[[ Record set open ]]
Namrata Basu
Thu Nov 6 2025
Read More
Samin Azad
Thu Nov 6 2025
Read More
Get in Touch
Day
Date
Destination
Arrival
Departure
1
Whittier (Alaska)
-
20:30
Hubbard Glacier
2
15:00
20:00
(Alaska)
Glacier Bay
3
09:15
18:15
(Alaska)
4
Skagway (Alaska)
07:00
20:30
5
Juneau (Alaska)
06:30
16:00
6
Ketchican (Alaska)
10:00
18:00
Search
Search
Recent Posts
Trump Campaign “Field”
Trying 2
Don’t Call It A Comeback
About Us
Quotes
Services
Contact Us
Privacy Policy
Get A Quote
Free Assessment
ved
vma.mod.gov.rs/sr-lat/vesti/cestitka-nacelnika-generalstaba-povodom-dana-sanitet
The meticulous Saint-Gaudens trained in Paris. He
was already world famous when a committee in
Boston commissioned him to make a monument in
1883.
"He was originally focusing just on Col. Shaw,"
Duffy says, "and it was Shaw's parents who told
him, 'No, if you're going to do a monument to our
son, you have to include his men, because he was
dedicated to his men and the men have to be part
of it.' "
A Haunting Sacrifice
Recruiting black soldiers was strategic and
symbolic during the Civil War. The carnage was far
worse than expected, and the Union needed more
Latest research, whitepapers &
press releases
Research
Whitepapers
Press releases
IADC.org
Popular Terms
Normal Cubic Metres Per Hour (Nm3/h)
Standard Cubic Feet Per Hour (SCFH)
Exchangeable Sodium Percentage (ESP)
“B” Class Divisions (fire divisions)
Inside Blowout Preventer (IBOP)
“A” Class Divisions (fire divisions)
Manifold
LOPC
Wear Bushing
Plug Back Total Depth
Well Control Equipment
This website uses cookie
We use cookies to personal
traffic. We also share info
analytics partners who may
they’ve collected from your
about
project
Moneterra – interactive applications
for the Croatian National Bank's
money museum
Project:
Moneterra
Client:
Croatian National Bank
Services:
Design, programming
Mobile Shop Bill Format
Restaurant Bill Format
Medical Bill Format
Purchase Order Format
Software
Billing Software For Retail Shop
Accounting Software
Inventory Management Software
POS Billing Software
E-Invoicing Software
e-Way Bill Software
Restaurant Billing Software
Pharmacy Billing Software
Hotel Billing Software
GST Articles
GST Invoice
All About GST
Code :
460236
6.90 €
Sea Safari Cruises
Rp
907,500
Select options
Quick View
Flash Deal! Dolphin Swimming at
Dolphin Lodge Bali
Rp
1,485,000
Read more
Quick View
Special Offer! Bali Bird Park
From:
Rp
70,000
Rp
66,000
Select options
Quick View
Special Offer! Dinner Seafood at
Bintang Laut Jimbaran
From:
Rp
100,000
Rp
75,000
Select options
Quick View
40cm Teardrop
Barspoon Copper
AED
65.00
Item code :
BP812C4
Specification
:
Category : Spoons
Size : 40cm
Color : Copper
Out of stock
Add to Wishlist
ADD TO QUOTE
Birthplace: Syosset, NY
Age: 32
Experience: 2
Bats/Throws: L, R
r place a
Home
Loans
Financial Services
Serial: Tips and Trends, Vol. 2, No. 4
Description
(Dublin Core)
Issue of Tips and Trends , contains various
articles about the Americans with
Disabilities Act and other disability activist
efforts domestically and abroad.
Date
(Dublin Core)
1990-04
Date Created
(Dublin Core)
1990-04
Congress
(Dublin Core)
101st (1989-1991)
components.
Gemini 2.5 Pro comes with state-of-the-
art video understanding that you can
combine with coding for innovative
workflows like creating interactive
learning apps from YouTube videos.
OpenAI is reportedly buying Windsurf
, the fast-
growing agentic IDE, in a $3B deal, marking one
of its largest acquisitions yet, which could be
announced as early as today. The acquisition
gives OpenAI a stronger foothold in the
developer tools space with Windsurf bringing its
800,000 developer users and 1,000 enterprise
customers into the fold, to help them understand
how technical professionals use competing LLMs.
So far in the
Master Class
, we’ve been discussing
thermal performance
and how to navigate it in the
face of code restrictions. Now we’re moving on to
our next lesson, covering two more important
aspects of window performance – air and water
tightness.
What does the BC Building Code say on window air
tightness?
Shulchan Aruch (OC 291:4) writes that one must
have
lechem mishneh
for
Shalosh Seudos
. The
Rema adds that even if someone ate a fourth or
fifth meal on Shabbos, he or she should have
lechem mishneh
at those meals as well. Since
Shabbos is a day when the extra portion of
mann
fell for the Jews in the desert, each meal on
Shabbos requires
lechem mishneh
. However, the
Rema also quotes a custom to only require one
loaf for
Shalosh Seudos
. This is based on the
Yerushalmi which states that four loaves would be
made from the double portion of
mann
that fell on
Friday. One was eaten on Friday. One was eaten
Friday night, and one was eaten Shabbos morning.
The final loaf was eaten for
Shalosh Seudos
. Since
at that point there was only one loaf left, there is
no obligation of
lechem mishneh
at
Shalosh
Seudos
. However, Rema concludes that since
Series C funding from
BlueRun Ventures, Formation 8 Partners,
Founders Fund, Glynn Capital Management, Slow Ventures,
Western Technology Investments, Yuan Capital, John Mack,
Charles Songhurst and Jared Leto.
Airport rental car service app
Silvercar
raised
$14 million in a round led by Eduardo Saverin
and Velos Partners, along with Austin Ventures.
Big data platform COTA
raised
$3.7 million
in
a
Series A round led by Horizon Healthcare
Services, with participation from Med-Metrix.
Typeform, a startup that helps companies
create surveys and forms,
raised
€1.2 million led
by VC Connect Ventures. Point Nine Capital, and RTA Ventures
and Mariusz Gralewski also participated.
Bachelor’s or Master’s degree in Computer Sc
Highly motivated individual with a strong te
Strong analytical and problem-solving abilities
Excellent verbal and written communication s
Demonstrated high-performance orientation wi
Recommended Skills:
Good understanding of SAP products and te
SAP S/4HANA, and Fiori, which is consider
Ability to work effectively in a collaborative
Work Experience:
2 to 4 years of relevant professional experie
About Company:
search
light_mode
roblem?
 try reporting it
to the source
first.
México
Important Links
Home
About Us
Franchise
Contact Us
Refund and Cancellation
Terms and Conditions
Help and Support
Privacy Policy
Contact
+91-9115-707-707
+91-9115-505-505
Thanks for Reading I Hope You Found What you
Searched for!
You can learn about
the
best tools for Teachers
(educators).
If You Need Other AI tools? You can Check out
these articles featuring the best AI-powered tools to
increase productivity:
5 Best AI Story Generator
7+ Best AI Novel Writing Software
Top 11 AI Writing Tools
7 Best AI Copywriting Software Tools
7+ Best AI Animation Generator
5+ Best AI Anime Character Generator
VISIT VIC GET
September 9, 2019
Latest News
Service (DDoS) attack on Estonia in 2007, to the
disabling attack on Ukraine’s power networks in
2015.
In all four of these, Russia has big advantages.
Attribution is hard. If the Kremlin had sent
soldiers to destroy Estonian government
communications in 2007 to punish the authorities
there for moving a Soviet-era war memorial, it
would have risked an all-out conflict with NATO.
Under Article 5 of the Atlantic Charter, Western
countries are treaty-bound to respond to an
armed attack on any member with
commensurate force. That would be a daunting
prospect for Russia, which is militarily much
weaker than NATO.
[[ Record set closed ]]
# Exercise description
Across all the entries, count the lines that contain the word "fell" and give the number by itself.

# Problem solution
2